2022-04-27  Jakub Jelinek  <jakub@redhat.com>

PR sanitizer/105396
* asan.c (asan_redzone_buffer::emit_redzone_byte): Handle the case
where offset is bigger than off but smaller than m_prev_offset + 32
bits by pushing one or more 0 bytes.  Sink the
m_shadow_bytes.safe_push (value); flush_if_full (); statements from
all cases to the end of the function.

* gcc.dg/asan/pr105396.c: New test.

(cherry picked from commit 9715f10c0651c9549b479b69d67be50ac4bd98a6)

sparc: Preserve ORIGINAL_REGNO in epilogue_renumber [PR105257]
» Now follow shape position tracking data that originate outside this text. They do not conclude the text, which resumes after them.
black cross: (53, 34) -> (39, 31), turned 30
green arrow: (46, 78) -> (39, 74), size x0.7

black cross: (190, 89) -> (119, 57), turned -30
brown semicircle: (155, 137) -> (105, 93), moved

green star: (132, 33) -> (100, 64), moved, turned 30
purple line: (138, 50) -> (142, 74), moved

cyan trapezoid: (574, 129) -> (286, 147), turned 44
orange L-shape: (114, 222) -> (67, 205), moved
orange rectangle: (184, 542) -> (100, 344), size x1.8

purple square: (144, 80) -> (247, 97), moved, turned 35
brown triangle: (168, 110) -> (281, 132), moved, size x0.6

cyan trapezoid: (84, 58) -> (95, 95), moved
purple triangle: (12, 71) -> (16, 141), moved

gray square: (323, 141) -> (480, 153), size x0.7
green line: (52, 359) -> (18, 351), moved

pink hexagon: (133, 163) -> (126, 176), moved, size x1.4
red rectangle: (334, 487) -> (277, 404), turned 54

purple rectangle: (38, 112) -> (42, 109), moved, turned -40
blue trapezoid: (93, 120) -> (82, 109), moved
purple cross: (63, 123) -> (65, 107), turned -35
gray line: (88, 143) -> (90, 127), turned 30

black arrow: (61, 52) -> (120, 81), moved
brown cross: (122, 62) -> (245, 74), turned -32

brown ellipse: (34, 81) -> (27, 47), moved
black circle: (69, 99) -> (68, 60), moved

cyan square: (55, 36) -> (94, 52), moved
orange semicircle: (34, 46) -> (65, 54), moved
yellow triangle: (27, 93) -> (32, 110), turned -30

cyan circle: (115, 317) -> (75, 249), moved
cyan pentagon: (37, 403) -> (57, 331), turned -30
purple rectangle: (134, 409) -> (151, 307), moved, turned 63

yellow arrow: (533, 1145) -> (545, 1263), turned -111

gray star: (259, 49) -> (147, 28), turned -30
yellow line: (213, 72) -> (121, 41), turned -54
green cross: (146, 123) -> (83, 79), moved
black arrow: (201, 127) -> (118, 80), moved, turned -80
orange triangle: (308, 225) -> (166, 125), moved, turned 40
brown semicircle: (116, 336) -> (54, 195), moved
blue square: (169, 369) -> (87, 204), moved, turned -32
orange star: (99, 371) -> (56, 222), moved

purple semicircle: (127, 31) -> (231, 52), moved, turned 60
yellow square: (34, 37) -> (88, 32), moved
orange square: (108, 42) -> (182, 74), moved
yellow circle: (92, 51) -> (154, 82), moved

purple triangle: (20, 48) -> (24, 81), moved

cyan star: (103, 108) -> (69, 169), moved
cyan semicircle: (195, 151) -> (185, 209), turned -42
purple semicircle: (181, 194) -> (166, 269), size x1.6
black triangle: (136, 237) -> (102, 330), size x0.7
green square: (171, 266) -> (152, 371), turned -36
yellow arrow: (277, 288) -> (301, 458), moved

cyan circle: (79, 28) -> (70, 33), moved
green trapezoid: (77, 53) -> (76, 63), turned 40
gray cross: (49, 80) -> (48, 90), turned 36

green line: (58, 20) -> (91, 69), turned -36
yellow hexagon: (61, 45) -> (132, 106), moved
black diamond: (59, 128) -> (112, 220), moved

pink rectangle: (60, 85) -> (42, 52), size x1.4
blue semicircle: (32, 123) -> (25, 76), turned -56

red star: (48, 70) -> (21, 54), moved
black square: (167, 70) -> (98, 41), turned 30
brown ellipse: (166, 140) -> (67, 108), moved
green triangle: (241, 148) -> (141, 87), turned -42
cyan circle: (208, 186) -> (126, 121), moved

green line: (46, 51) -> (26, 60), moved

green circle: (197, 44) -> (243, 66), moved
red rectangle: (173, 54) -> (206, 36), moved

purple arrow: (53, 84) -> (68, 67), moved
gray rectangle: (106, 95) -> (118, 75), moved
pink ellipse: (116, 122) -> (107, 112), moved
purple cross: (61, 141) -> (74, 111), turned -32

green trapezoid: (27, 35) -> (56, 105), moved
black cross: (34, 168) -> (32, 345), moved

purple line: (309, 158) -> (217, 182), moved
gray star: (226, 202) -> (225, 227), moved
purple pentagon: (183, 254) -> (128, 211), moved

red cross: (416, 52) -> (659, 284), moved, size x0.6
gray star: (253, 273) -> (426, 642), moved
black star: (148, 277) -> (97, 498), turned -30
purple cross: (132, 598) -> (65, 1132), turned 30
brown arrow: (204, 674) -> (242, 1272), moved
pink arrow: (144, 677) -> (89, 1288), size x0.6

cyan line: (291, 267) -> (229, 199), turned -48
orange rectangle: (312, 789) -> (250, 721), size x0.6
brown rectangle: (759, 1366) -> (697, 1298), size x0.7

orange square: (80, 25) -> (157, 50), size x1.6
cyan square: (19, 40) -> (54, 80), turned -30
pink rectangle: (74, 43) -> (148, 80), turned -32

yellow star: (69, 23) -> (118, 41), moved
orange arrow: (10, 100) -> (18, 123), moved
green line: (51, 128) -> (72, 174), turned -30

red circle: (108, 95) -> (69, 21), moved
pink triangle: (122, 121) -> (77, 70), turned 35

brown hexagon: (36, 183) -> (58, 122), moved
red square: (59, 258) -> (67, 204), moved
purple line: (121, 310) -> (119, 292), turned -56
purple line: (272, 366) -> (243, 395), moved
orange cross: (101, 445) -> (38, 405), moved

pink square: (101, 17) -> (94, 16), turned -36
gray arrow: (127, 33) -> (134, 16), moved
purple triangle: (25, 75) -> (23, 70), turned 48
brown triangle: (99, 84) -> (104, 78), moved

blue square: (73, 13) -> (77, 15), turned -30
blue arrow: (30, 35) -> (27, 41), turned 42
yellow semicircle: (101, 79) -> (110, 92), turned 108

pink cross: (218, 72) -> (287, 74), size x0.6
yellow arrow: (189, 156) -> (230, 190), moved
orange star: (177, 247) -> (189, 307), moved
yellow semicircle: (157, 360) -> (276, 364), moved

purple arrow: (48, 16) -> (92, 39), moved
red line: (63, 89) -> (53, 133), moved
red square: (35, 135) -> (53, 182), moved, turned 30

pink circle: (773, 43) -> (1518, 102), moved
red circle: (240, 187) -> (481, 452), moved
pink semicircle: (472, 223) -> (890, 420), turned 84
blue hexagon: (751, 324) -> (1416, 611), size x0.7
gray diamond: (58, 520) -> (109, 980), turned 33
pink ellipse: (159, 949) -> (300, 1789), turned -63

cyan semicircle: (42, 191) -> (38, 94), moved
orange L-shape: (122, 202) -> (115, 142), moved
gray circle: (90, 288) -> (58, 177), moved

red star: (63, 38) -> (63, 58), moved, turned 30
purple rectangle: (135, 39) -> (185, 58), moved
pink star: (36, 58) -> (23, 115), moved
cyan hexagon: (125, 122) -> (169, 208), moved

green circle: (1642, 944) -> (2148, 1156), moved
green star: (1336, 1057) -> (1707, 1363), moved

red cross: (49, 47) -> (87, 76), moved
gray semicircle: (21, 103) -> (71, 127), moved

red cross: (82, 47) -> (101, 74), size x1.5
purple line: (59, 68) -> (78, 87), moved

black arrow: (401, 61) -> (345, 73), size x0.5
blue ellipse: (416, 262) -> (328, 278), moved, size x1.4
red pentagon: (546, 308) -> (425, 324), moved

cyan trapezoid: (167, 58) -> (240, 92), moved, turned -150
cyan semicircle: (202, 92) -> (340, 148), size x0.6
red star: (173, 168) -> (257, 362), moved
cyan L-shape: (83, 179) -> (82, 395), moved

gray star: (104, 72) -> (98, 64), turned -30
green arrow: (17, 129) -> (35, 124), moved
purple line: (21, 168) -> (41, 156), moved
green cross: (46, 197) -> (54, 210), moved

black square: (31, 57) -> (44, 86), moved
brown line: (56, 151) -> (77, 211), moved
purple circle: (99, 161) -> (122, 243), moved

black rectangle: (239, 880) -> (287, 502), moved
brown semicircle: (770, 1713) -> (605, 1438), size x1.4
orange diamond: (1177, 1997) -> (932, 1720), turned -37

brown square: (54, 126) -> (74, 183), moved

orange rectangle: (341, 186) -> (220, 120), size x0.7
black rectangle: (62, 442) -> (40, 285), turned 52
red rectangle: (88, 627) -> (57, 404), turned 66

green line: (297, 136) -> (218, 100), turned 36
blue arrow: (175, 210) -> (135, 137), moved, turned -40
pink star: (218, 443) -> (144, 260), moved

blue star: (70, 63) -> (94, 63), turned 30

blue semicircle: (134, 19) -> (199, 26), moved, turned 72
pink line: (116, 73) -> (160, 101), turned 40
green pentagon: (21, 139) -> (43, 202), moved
The following testcase ICEs, because the pic register is
(reg:DI 24 %i0 [109]) and is used in the delay slot of a return.
We invoke epilogue_renumber and that changes it to
(reg:DI 8 %o0) which no longer satisfies sparc_pic_register_p
predicate, so we don't recognize the insn anymore.

The following patch fixes that by preserving ORIGINAL_REGNO if
specified, so we get (reg:DI 8 %o0 [109]) instead.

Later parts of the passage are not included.